### MATERIAL TO PROCESS
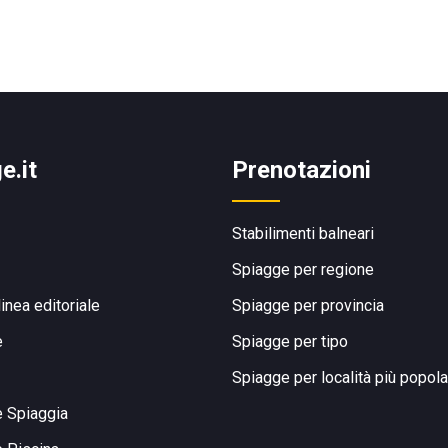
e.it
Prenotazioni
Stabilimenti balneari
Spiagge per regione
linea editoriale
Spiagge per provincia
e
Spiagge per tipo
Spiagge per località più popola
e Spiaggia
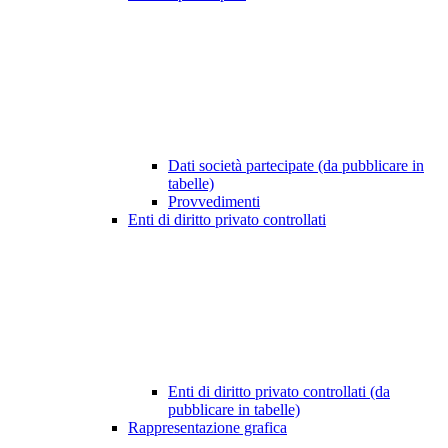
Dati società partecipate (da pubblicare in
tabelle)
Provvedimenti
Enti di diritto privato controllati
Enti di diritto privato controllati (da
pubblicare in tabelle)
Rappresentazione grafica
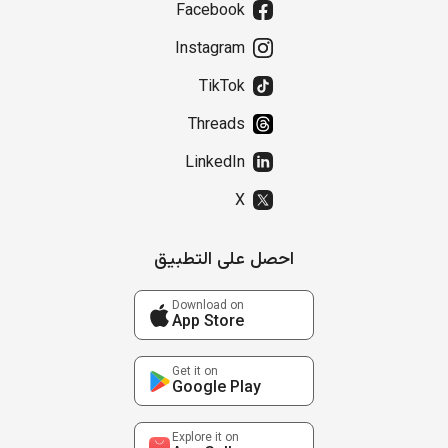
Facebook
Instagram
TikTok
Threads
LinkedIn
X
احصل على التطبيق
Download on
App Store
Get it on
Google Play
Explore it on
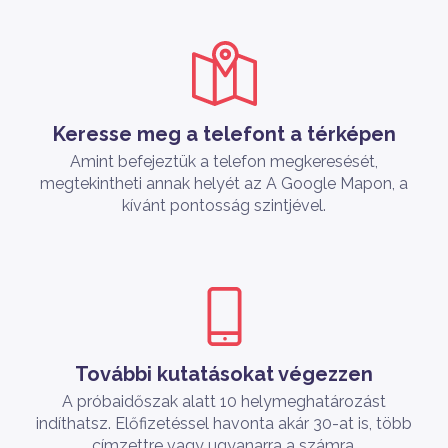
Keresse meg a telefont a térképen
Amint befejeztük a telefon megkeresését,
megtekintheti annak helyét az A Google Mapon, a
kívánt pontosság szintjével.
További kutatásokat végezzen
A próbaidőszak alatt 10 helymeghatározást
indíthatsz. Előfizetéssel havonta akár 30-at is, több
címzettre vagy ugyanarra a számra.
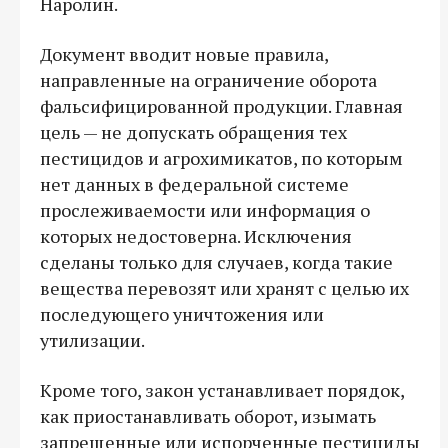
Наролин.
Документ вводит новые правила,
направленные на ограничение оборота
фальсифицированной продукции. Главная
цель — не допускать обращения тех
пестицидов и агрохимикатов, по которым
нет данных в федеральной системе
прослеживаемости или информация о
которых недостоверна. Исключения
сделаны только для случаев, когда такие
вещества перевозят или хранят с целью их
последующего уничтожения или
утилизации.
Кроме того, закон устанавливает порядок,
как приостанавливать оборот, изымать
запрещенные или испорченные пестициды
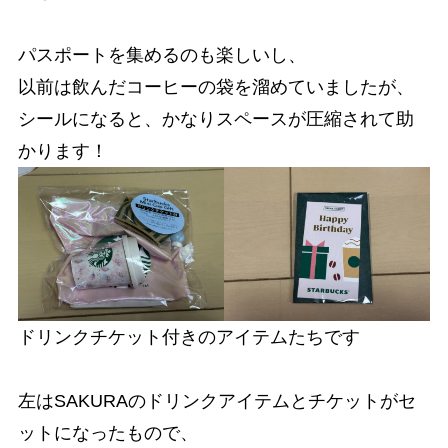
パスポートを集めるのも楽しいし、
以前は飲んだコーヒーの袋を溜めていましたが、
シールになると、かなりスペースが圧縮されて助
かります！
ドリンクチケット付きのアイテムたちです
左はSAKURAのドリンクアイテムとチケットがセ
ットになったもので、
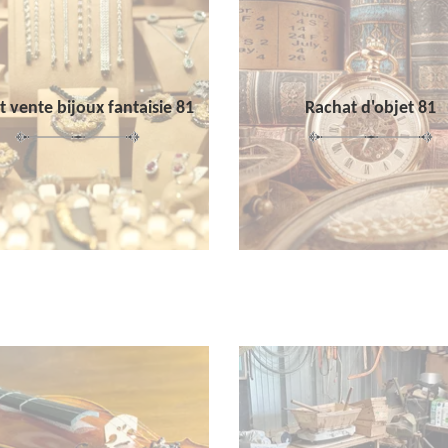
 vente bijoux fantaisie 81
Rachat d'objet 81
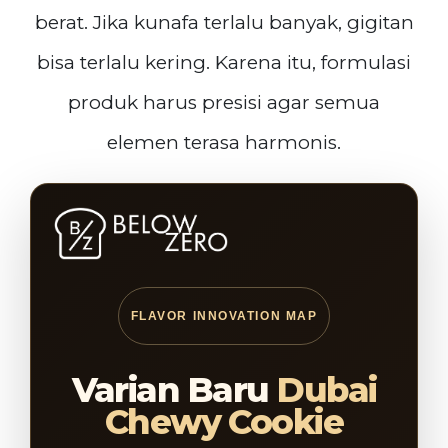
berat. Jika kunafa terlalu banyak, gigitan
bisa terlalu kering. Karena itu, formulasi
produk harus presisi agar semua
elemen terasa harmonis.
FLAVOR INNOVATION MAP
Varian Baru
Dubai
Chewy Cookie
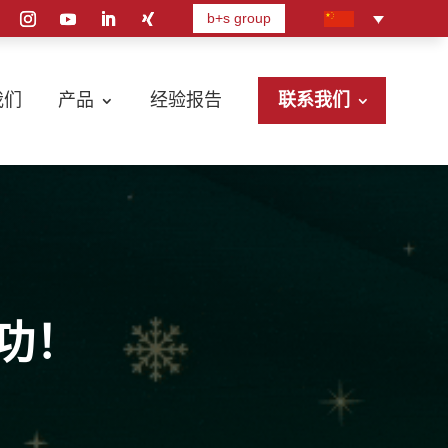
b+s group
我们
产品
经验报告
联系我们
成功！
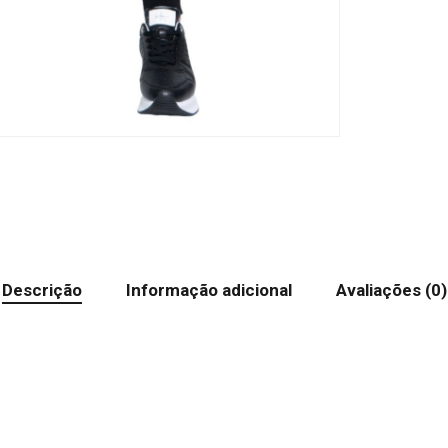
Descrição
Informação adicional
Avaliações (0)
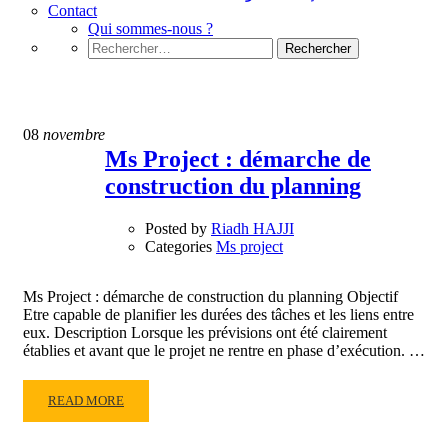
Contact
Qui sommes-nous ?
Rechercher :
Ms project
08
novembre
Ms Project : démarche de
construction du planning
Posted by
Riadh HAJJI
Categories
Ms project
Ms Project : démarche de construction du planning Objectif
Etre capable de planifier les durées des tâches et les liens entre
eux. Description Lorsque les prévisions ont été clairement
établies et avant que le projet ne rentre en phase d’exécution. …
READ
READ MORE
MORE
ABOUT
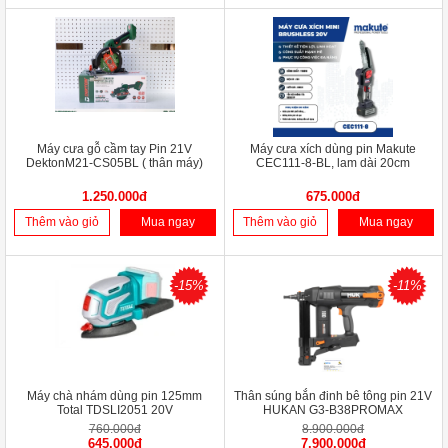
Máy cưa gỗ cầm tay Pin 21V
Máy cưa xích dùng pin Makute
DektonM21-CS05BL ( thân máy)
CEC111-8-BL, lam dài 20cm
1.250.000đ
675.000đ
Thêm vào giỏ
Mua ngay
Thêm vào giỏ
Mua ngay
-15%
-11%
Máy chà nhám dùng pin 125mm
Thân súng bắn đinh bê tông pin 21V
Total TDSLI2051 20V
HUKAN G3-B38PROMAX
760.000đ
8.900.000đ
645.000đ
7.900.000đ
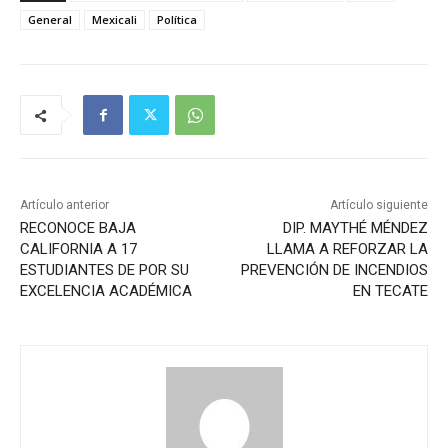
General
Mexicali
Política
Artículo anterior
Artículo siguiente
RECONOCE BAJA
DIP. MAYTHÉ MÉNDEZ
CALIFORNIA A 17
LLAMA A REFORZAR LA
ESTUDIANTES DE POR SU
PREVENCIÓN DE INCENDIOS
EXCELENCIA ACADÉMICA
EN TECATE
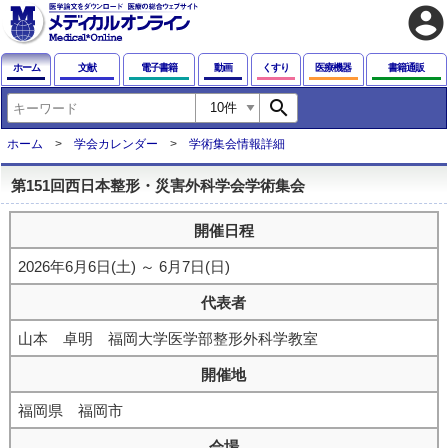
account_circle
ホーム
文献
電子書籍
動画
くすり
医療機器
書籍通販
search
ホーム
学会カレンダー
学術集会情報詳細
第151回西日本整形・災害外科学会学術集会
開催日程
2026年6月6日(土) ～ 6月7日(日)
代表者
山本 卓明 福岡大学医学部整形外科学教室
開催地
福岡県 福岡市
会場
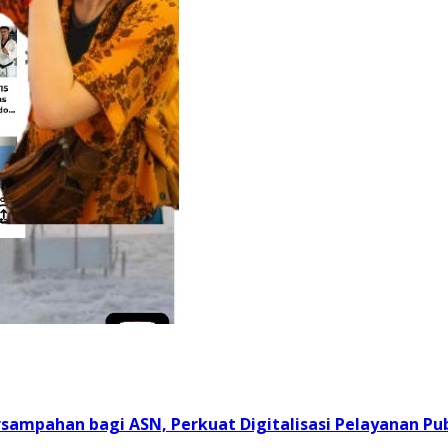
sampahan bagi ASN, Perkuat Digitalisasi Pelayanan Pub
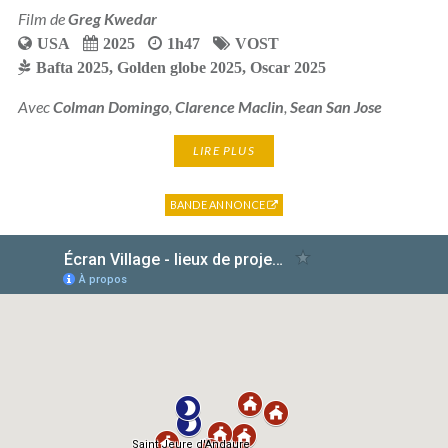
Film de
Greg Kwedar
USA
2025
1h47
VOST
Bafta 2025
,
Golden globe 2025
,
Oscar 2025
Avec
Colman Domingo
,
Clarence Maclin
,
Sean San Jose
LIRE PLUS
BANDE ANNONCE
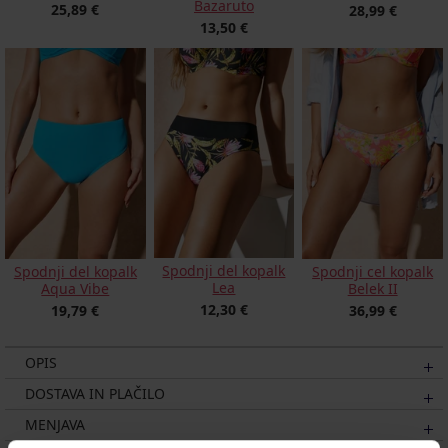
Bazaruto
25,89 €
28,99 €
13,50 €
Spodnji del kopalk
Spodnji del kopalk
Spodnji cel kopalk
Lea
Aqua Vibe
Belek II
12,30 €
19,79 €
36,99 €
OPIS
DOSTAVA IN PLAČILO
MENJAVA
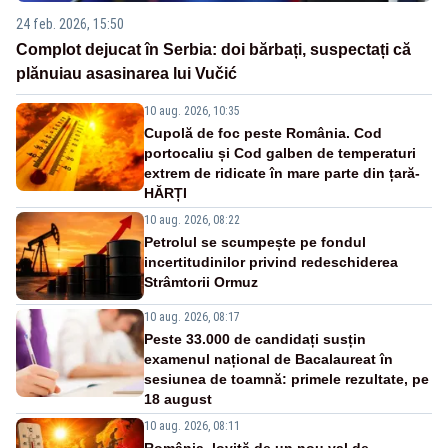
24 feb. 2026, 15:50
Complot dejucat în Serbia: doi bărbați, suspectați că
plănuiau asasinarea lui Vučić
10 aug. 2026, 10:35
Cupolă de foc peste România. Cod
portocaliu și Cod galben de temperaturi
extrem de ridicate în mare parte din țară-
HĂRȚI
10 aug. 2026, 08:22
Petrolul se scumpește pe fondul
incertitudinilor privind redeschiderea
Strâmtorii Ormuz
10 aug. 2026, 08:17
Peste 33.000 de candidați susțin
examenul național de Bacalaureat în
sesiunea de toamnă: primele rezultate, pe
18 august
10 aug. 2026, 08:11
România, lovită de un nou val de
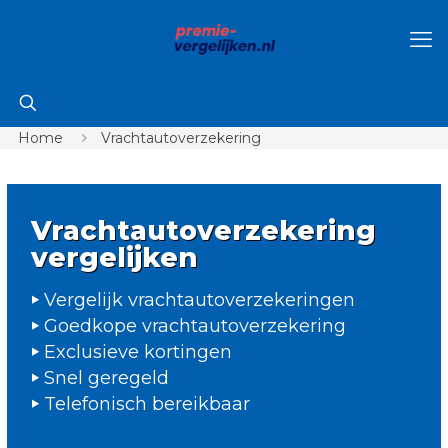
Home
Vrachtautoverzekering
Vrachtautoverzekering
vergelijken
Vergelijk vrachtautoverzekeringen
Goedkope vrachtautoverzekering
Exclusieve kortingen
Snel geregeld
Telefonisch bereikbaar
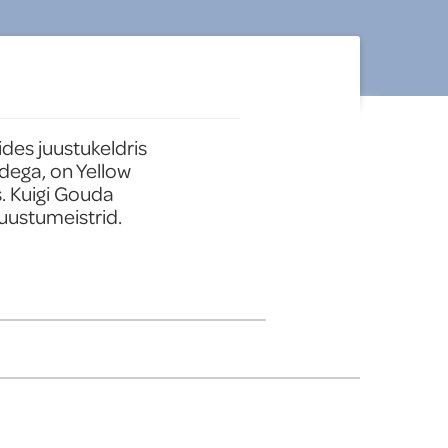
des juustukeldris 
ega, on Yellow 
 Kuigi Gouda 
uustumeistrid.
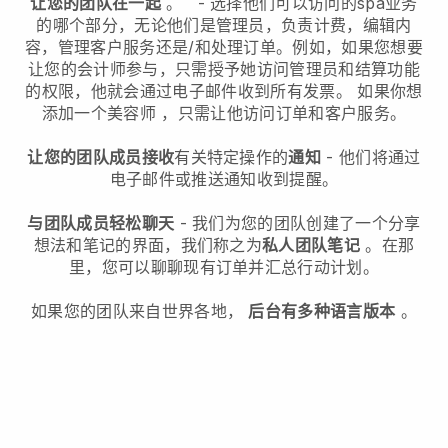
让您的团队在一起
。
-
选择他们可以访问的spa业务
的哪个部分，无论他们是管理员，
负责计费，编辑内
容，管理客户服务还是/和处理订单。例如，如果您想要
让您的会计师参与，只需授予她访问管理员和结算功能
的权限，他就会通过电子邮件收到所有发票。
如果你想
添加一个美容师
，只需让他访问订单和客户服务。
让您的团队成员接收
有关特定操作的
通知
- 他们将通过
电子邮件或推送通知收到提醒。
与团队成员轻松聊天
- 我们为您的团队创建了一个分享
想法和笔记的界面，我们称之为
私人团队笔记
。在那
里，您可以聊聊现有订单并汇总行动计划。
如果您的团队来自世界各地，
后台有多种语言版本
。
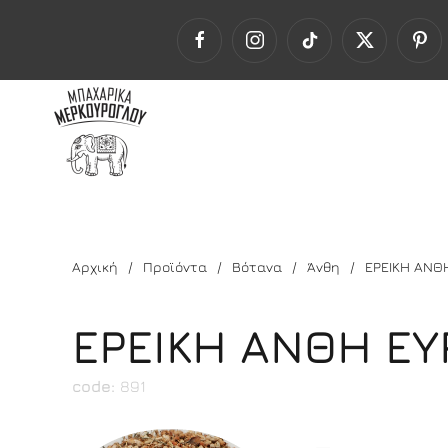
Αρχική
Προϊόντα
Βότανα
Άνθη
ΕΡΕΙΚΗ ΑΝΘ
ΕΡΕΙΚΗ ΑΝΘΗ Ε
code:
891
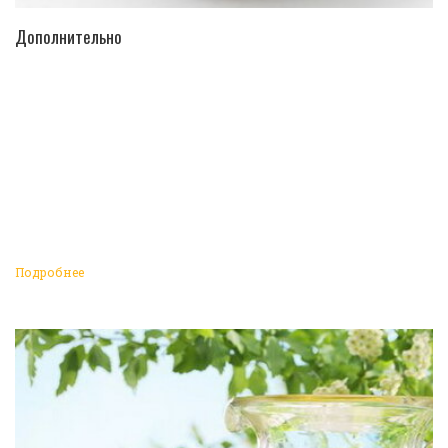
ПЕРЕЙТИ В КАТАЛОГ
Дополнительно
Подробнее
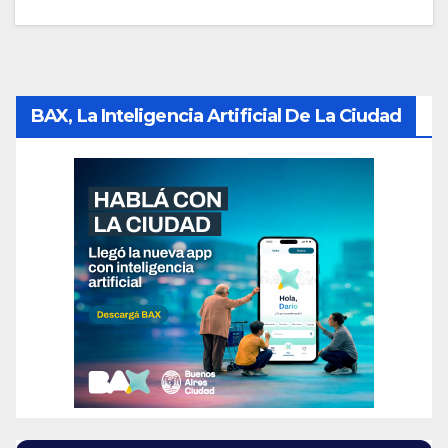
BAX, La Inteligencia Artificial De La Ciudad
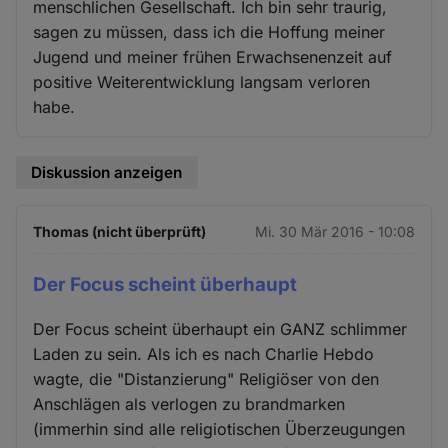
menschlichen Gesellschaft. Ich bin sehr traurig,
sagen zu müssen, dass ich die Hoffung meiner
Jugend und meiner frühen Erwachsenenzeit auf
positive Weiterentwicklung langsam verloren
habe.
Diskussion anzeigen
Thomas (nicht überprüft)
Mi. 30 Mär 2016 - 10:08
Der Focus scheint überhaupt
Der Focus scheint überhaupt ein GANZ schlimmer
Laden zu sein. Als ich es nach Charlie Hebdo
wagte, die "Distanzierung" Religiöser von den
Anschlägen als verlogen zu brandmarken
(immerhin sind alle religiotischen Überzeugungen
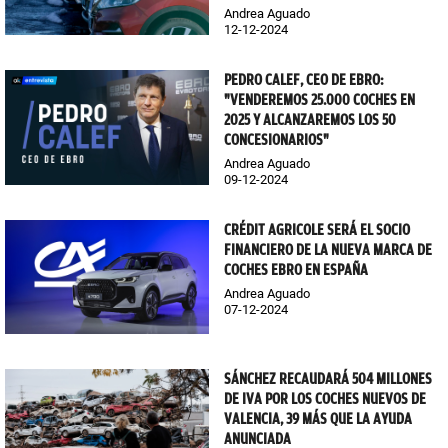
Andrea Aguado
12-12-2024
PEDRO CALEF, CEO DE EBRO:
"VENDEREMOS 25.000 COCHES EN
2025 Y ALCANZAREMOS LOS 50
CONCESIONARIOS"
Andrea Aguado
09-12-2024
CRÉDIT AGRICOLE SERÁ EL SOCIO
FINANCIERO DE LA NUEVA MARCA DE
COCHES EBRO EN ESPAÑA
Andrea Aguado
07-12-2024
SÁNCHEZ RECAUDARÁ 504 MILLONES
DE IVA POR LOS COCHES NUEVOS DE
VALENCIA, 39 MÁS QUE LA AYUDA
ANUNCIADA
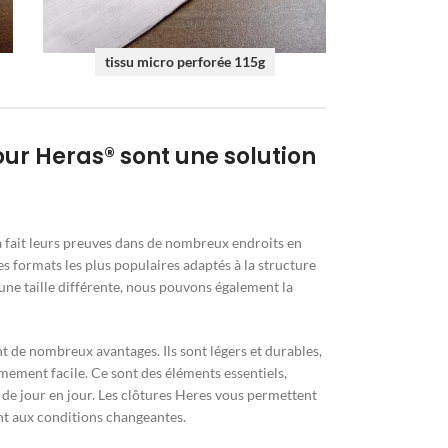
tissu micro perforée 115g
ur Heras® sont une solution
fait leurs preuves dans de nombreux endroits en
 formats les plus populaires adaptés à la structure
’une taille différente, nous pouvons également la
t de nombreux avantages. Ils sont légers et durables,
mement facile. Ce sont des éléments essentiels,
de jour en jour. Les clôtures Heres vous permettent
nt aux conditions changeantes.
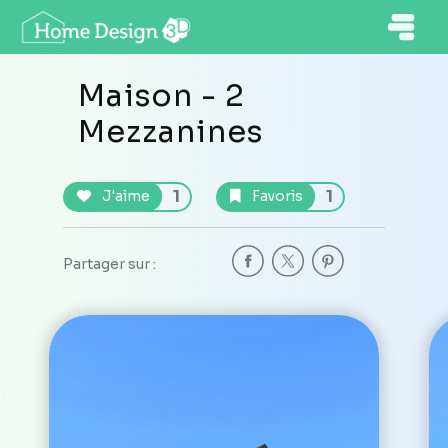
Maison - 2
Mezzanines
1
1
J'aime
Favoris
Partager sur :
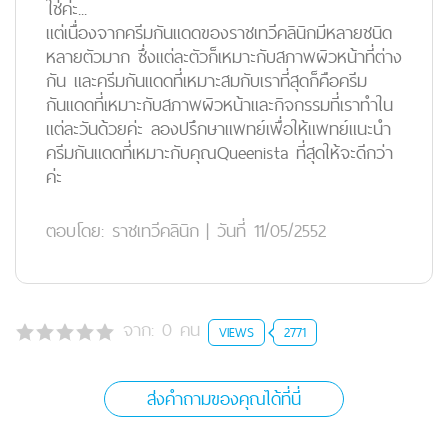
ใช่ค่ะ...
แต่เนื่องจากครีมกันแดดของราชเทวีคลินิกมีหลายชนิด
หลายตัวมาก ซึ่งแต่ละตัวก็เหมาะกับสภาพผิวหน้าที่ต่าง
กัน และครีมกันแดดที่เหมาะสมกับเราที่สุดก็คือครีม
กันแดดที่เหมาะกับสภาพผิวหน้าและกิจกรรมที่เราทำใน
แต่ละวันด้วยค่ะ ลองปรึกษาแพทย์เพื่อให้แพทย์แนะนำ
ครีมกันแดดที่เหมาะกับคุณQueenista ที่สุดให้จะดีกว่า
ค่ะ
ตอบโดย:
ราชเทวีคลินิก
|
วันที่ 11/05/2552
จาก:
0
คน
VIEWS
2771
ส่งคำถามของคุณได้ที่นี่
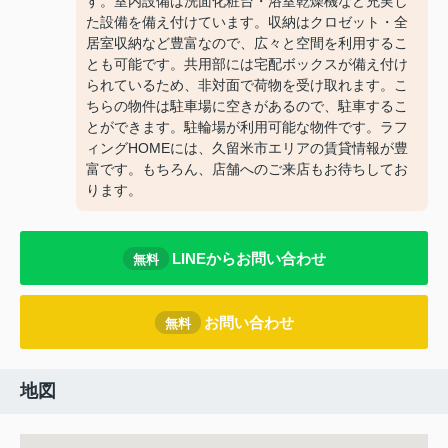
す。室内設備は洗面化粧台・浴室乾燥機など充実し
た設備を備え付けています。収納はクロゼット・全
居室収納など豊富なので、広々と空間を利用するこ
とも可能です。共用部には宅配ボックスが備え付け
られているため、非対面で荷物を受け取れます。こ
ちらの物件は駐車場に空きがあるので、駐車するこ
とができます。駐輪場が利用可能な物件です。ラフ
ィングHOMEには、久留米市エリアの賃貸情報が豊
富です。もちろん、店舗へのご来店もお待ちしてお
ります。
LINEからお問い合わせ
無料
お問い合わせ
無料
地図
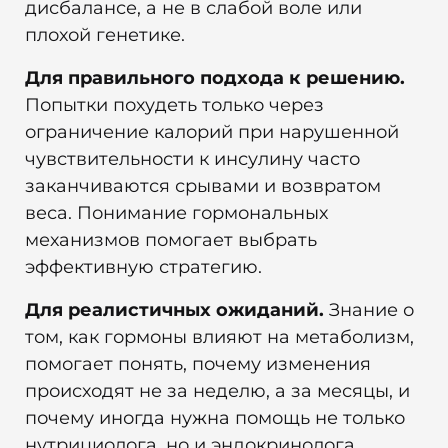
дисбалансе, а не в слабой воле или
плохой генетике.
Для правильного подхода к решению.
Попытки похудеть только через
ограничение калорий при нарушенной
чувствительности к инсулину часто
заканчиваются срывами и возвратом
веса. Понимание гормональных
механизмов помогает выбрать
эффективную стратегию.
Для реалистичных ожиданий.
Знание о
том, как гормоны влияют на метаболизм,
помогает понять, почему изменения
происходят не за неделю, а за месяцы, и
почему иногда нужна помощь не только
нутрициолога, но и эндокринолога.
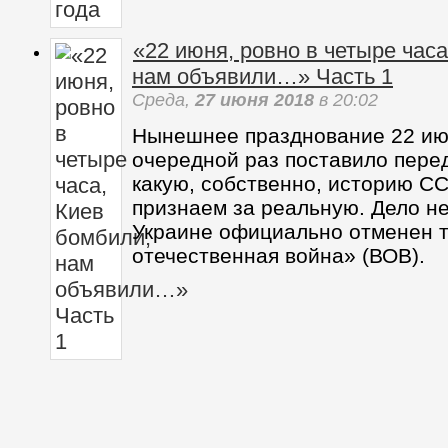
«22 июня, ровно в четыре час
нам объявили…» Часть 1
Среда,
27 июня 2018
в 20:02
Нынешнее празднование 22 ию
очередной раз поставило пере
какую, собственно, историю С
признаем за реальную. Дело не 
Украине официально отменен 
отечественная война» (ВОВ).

### PROBLEM REQUIREMENTS
Lines of the data above that include the string "помогает" must each be copied.

### EXERCISE OUTPUT
механизмов помогает выбрать
помогает понять, почему изменения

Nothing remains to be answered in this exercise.